Rarement une œuvre musicale n'aura autant été auréolée de légende que ce
Requiem de Mozart ! La littérature, le romantisme et le célèbre
film Amadeus ont alimenté le mythe. Dans ce très beau film, on y
voit un Mozart agonisant, cloué dans un lit et enfiévré, dicter les
ébauches de la partition à Antonio Salieri. Il ne faut pas
oublié que le parti pris de Milos Forman est de filmer avec les
yeux de Salieri qui, dans cette histoire pour le moins romancée, déteste
le musicien prodige, jalouse le génie qu'il n'a pas jusqu'à la folie.
Tentons d'approfondir notre perception de ce monument musical ultime, en
rétablissant la réalité historique, du moins je l'espère…
MOZART ET SON REQUIEM
Désolé pour les amateurs d'ésotérisme et de mystères, mais je vais les
décevoir. La genèse du requiem de Mozart fut douloureuse certes, mais
comme tout travail d'importance entrepris dans une dernière année de vie.

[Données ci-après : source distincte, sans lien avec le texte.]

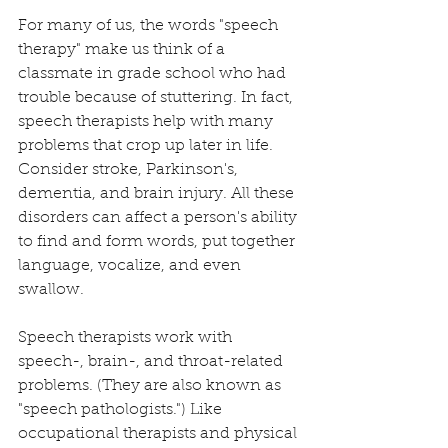
For many of us, the words "speech 
therapy" make us think of a 
classmate in grade school who had 
trouble because of stuttering. In fact, 
speech therapists help with many 
problems that crop up later in life. 
Consider stroke, Parkinson's, 
dementia, and brain injury. All these 
disorders can affect a person's ability 
to find and form words, put together 
language, vocalize, and even 
swallow.
Speech therapists work with 
speech-, brain-, and throat-related 
problems. (They are also known as 
"speech pathologists.") Like 
occupational therapists and physical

L'œuvre restera inachevée. Mais on ne trouve aucune trace historique d'un
quelconque rôle de Salieri, ou d'inconnu encapuchonné de
noir, visitant secrètement la nuit Mozart pour servir un étrange
commanditaire. Je pense que cette belle légende est née du recours à des
intermédiaires anonymes, pour financer et suivre l'élaboration de la
partition, extravagances bien en rapport avec le "client", l'excentrique
comte Franz de Walsegg. Les mécènes sont capricieux, tout
simplement, ce n'est pas un scoop ! Mozart, nous avions parcouru son
existence dans la chronique consacrée à
son concerto pour clarinette. Je n'y reviens pas, transportons nous en 1791, Mozart a moins d'un an à
vivre…
Mozart est mort en décembre 1791, il reçoit la commande de cette
messe des morts dans l'année et en commence la composition. Il n'y aura
aucune improvisation à la dernière minute sur son lit de mort. Mais la
vision quasi fantastique de Milos Forman est séduisante, par
l'hommage rendu à la volonté du compositeur de vivre et d'achever cet
œuvre. C'est important de le souligner dans le sens où Mozart après un
relatif manque d'intérêt envers la musique religieuse (quelques messes
brèves anecdotiques et alimentaires), se tournait vers le genre en fin
de vie (depuis la messe en Ut de 1782).
À sa mort, ce sublime chant du cygne était fort incomplet, le début
était sommairement achevé (Introït), la partie centrale ébauchée et la
fin manquait totalement : Sanctus, Benedictus, Agnus Dei, Communion
!
Donc qu'écoutons-nous exactement de nos jours ? C'est plutôt compliqué,
essayons de résumer. La moitié du paiement ayant été versée,
Constance Mozart, dans sa situation critique, ne voulait ou ne
pouvait guère la rembourser à Walsegg. Elle demande alors à l'élève
de Mozart Joseph Eybler de l'achever mais il abandonne rapidement,
on ne sait pas pourquoi, peut-être par manque d'expérience. Constance se
tourne alors vers Franz Xaver Süßmayr, autre élève de Mozart,
brillant à défaut d'être génial, qui acheve les morceaux esquissés et crée
de toute pièce le Sanctus, le Benedictus et l'Agnus Dei. Il compléte
ensuite le Lux Æterna final. L'ouvrage est ainsi créé le
14 décembre 1793 en respectant les exigences de
Walsegg. Il sera retouché ultérieurement par des musicologues avisés et au
fur et à mesure de recherche sur le style mozartien et la découverte de
manuscrits. Cela dit, les évolutions resteront à tout jamais mineures et la
popularité du Requiem montre que bon an mal an, nous écoutons bien à travers
cette musique l'âme de Mozart. Le reste n'est que conjectures savantes…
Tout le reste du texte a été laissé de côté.